La femme et le plaisir

La question de la femme est primordiale dans le mouvement surréaliste en général, et chez Aragon particulièrement. Ce dernier a joué, aux côtés de Breton et d’Eluard, un rôle déterminant dans l’élaboration de l’érotisme surréaliste, d’autant plus que la description de la femme favorise essentiellement une démarche de voyeurisme, d’où, il est possible de dire que le regard porté par le poète sur la femme est « commandé largement par l’optique (d’ailleurs multiforme) qui fut celle du surréalisme » 695 . Dés lors, la description fut le moyen idéal pour mettre en valeur les particularités de l’être féminin, essentiellement physiques.

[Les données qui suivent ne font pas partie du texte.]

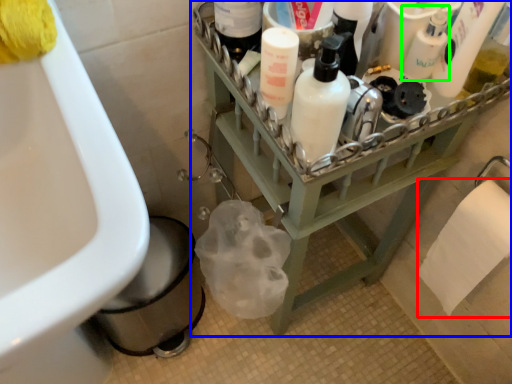 Question: Which object is the farthest from toilet paper (highlighted by a red box)? Choose among these: furniture (highlighted by a blue box) or cleaning product (highlighted by a green box).

Choices:
 (A) furniture
 (B) cleaning product

Answer: (B)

Mais, peut-être est-ce de la femme qu’il faut attendre les plus grandes révélations ? Ce qui est mis en évidence par la citation de Baudelaire mentionnée dans le numéro 1 de La Révolution surréaliste : « La femme est l’être qui projette la plus grande ombre ou la plus grande lumière dans nos rêves », et qu’Aragon reprend en ces termes : « il y a une lumière surréaliste dans les yeux de toutes les femmes » 696 .

Les femmes, dans la poésie surréaliste et en particulier chez Aragon, méritent d’être prises en considération, puisqu’elles sont, comme l’affirme F. Alquié, « les messagères de l’Eve nouvelle, toujours située au delà de nos désirs. Elles sont le lien, et comme le pont, entre la veille et le rêve, et semblent promettre leur réconciliation » 697 . En outre, Aragon établit un rapport visuel avec le monde qu’il décrit, grâce aux sens, et plus généralement au moyen du corps féminin qui permet de placer la sensualité au premier plan, de manière que la femme occupe une place considérable dans l’œuvre de ce poète, valorisée grâce à une multitude d’images qui permettent au poète une reconstruction de la femme, mais que nous essayerons de discerner leur fonctionnement dans notre corpus.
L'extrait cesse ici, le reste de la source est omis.